#### [Task statement]
Only the lines from the one with "متخصص، بیمه، امکان" to the end of the data, both ends included, should be output, exactly as they stand and without pictures.

Data items
##############################
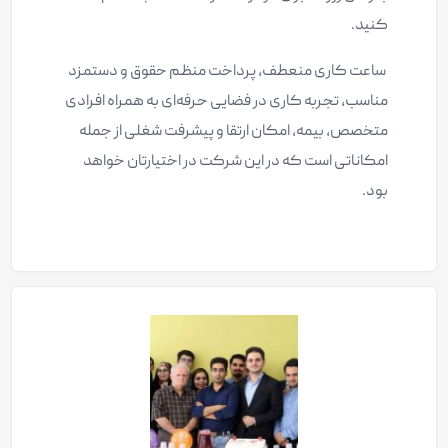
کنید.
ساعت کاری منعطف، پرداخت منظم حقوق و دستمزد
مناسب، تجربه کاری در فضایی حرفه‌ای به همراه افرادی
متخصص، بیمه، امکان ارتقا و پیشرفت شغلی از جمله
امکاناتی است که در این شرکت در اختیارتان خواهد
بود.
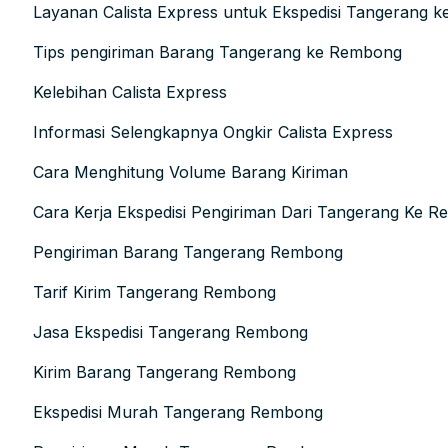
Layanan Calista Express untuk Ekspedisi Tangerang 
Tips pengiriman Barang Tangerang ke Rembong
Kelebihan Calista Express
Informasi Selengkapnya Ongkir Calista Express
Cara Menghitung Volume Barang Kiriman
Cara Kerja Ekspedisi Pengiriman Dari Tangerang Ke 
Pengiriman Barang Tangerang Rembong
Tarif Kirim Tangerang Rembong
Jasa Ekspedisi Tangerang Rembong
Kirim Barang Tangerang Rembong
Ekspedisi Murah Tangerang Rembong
##############################
#### [Output below]
متخصص، بیمه، امکان ارتقا و پیشرفت شغلی از جمله
امکاناتی است که در این شرکت در اختیارتان خواهد
بود.
Layanan Calista Express untuk Ekspedisi Tangerang 
Tips pengiriman Barang Tangerang ke Rembong
Kelebihan Calista Express
Informasi Selengkapnya Ongkir Calista Express
Cara Menghitung Volume Barang Kiriman
Cara Kerja Ekspedisi Pengiriman Dari Tangerang Ke 
Pengiriman Barang Tangerang Rembong
Tarif Kirim Tangerang Rembong
Jasa Ekspedisi Tangerang Rembong
Kirim Barang Tangerang Rembong
Ekspedisi Murah Tangerang Rembong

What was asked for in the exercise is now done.